J'ai commencé à comprendre ma mère, ressentir tellement de douleur m'a fait sympathiser avec elle

Il y avait des jours où la souffrance était insupportable et il ne servait à rien de continuer à vivre. J'ai pensé à ma mort, j'ai souhaité ma mort … et j'ai commencé à comprendre ma mère. Ressentir tant de douleur m'a fait ressentir de l'empathie avec elle pour les années et les années de souffrance.

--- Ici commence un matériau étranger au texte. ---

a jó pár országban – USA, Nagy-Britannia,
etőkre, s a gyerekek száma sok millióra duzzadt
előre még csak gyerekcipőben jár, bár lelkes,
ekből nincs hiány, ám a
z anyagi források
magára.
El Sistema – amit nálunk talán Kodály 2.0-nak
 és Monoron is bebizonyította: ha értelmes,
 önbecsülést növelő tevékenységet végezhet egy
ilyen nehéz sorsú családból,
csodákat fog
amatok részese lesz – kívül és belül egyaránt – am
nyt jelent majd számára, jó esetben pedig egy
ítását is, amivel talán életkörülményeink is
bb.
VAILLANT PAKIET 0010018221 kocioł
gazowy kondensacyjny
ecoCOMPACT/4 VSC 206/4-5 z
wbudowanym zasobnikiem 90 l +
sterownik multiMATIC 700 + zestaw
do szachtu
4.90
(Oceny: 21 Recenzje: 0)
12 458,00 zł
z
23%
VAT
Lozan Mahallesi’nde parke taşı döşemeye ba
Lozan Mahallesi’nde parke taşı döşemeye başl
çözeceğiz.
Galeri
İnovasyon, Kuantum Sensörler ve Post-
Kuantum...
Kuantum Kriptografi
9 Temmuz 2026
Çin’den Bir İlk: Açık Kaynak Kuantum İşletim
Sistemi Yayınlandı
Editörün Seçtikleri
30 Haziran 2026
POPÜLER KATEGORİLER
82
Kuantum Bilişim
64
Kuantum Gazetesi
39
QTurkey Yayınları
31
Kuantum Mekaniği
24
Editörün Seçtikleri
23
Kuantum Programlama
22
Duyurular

Puis un amour profond pour elle a commencé à émerger , un amour compatissant et humain qui est apparu à la baisse d'un chapeau, un amour qui m'a permis de pouvoir lui pardonner et me pardonner pour ce que nous avons fait, pour ce que nous avons vécu.

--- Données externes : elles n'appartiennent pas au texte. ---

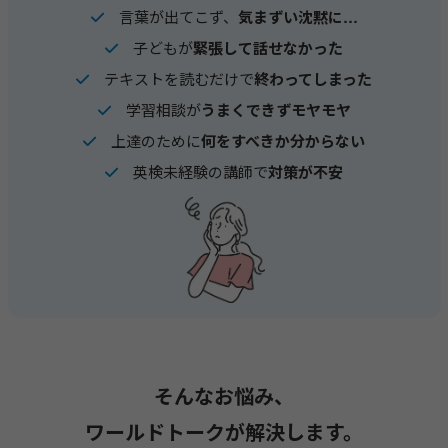
言葉が出てこず、
気まずい沈黙に…
子どもが
緊張して話せなかった
テキストを読むだけで
終わってしまった
学習相談が
うまくできずモヤモヤ
上達のために
何をすべきか分からない
英検未経験の講師で
対策が不安
そんなお悩み、
ワールドトークが解決します。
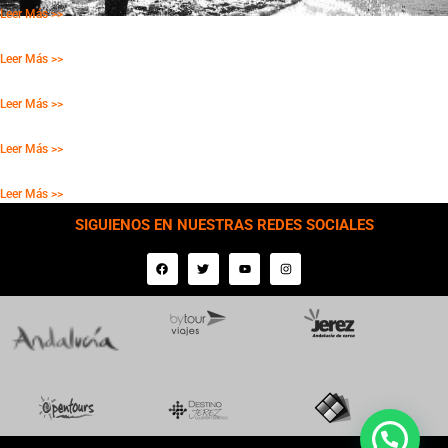
Leer Más >>
13-09-26 VALLE DE LAS BATUECAS
Leer Más >>
17-09-25 FIORDOS LEONESES :: PONFERRADA, LEON Y ASTORGA
Leer Más >>
18-09-26 LA TOSCANA ESPAÑOLA :: MOROS Y CRISTIANOS
Leer Más >>
19-09-26 COSTA BLANCA Y BENIDORM
Leer Más >>
SIGUIENOS EN NUESTRAS REDES SOCIALES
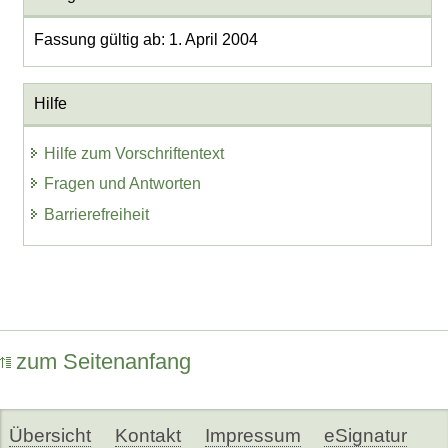
Fassung gültig ab: 1. April 2004
Hilfe
Hilfe zum Vorschriftentext
Fragen und Antworten
Barrierefreiheit
zum Seitenanfang
Übersicht
Kontakt
Impressum
eSignatur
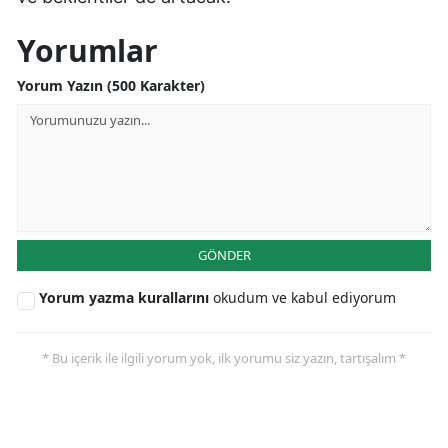
Yorumlar
Yorum Yazın (500 Karakter)
GÖNDER
Yorum yazma kurallarını
okudum ve kabul ediyorum
* Bu içerik ile ilgili yorum yok, ilk yorumu siz yazın, tartışalım *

Mais la douleur et la souffrance , déjà difficiles à gérer seules, n'étaient pas seules. Des torrents d'émotions déconcertantes ont été ajoutés. Une profonde tristesse et un sentiment de solitude et le besoin d'être seul, ainsi que le besoin irrésistible de recevoir de l'affection et de l'amour.

Peur et anxiété au sujet de mon avenir, car dans de nombreux moments je ne me sentais pas assez fort pour surmonter l'enfer que je vivais; culpabilité et honte d'avoir laissé ma mère se suicider; perplexité et surprise parce que beaucoup de gens m'ont dit qu'ils m'aimaient. La colère envers ma mère pour toute la douleur qu'elle m'avait causée, la personne que j'aimais le plus était la cause de ma souffrance.

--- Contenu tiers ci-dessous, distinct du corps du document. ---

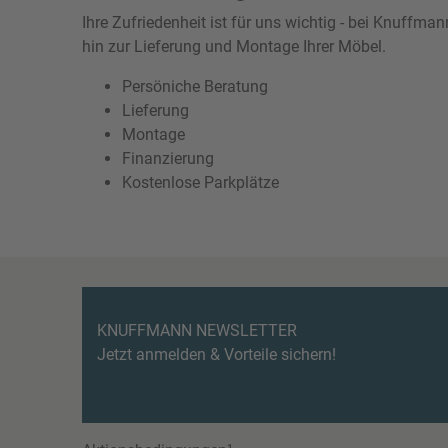
Ihre Zufriedenheit ist für uns wichtig - bei Knuffm
hin zur Lieferung und Montage Ihrer Möbel.
Persöniche Beratung
Lieferung
Montage
Finanzierung
Kostenlose Parkplätze
KNUFFMANN NEWSLETTER
Jetzt anmelden & Vorteile sichern!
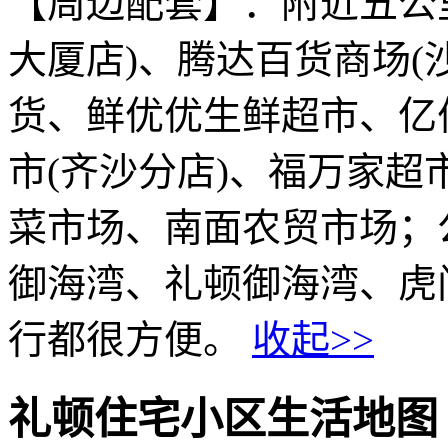
【周边配套】：附近五公
大厦店)、腾达百货商场(
货、鲜优优生鲜超市、亿
市(齐沙分店)、福万家超
菜市场、南面农贸市场；
御海湾、礼顿御海湾、虎
行都很方便。
收起>>
礼顿住宅小区生活地图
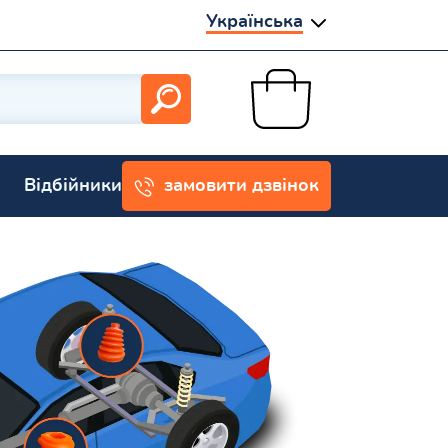
Українська
Відбійники
замовити дзвінок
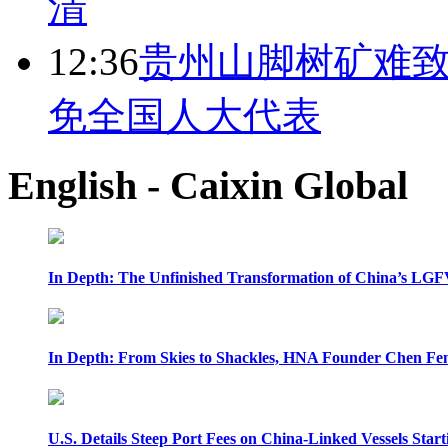
清
12:36
贵州山脚树矿难致
免全国人大代表
English - Caixin Global
In Depth: The Unfinished Transformation of China’s LGF
In Depth: From Skies to Shackles, HNA Founder Chen Feng
U.S. Details Steep Port Fees on China-Linked Vessels Start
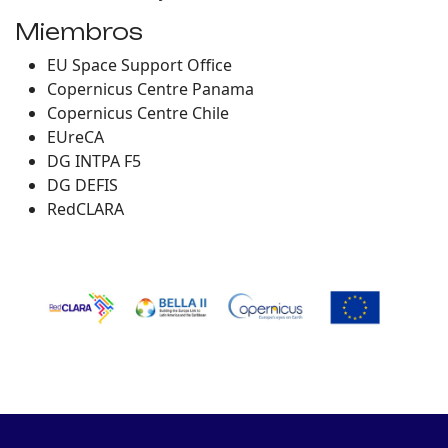
Miembros
EU Space Support Office
Copernicus Centre Panama
Copernicus Centre Chile
EUreCA
DG INTPA F5
DG DEFIS
RedCLARA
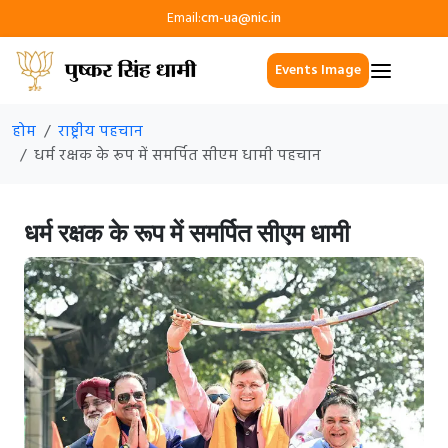
Email:
cm-ua@nic.in
Events Image
होम
राष्ट्रीय पहचान
धर्म रक्षक के रूप में समर्पित सीएम धामी पहचान
धर्म रक्षक के रूप में समर्पित सीएम धामी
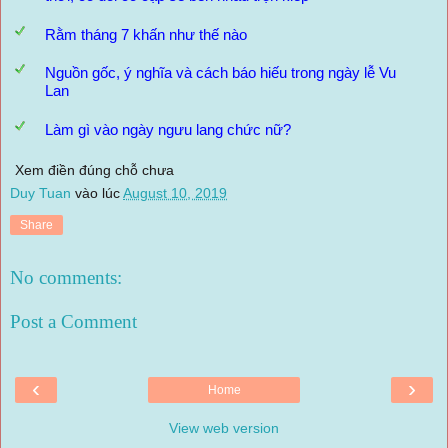
Rằm tháng 7 khấn như thế nào
Nguồn gốc, ý nghĩa và cách báo hiếu trong ngày lễ Vu
Lan
Làm gì vào ngày ngưu lang chức nữ?
Xem điền đúng chỗ chưa
Duy Tuan
vào lúc
August 10, 2019
Share
No comments:
Post a Comment
‹
›
Home
View web version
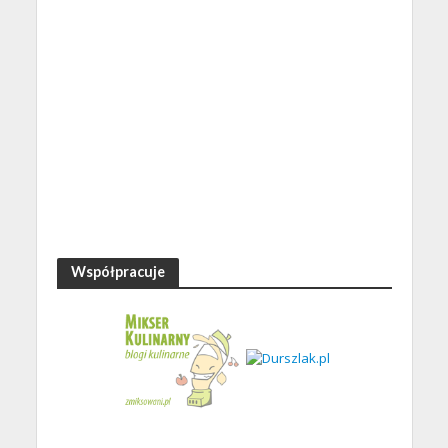
Współpracuje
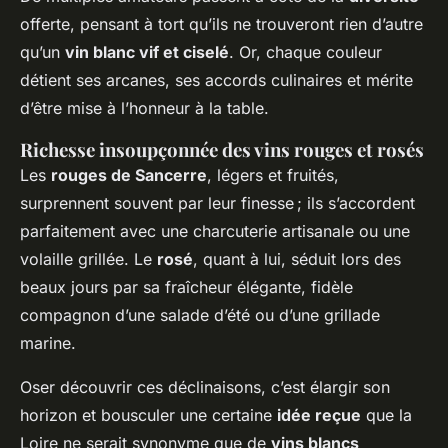
offerte, pensant à tort qu’ils ne trouveront rien d’autre
qu’un
vin blanc vif et ciselé
. Or, chaque couleur
détient ses arcanes, ses accords culinaires et mérite
d’être mise à l’honneur à la table.
Richesse insoupçonnée des vins rouges et rosés
Les
rouges de Sancerre
, légers et fruités,
surprennent souvent par leur finesse ; ils s’accordent
parfaitement avec une charcuterie artisanale ou une
volaille grillée. Le
rosé
, quant à lui, séduit lors des
beaux jours par sa fraîcheur élégante, fidèle
compagnon d’une salade d’été ou d’une grillade
marine.
Oser découvrir ces déclinaisons, c’est élargir son
horizon et bousculer une certaine
idée reçue
que la
Loire ne serait synonyme que de
vins blancs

Ma vie était insupportable. Je me sentais démembré et sans la force de pouvoir me lever. Mais ma mère m'avait appris avec sa vie à endurer l'inconfort et la souffrance.

J'ai trouvé des petites choses qui ont peu à peu nourri mon existence, des moyens d'assister au torrent d'émotions, de traiter et de digérer la douleur qui m'inondait. De lui ont émergé des inquiétudes et des inclinations de mon enfance que j'avais oubliées. Je me suis immergé en eux pour les explorer, j'avais besoin de combler un immense vide. J'avais également besoin de laisser derrière moi des situations et des personnes avec lesquelles j'étais mal à l'aise.

Je ne me suis pas jugé, je ne me suis pas retenu, je n'ai répondu qu'à ce qui sortait de moi.

J'ai fait tout ce que je sentais devoir faire. C'était la nourriture de ma vie. Je ne me jugeais pas, je ne répondais qu'à ce qui était né de moi. Je ne me suis pas retenu, je me suis juste mis en action. De cette façon, et lentement, avec un soutien psychothérapeutique, je trouvais des moments de satisfaction et de bien-être et j'ai progressivement repris mon intérêt pour la vie.

En regardant mon chemin, j'ai réalisé qu'il m'a rendu plus mature, plus sage et plus authentique. Je sais que j'ai fait ce que j'ai pu et que j'ai fait de mon mieux.

M'ouvrir à vivre la douleur , ce sentiment inéluctable qui peut être enterré mais pas éliminé parce qu'il est le résultat de la rupture d'un lien, m'a transformé. À tel point que je ne suis plus la même qu'avant le suicide de ma mère.

J'ai pu lui pardonner tous les dégâts qu'elle a causés. Je comprends la souffrance existentielle qui a conduit à son suicide. Elle a vécu du mieux qu'elle pouvait, elle a fait ce qu'elle pouvait et je l'aime pour ça.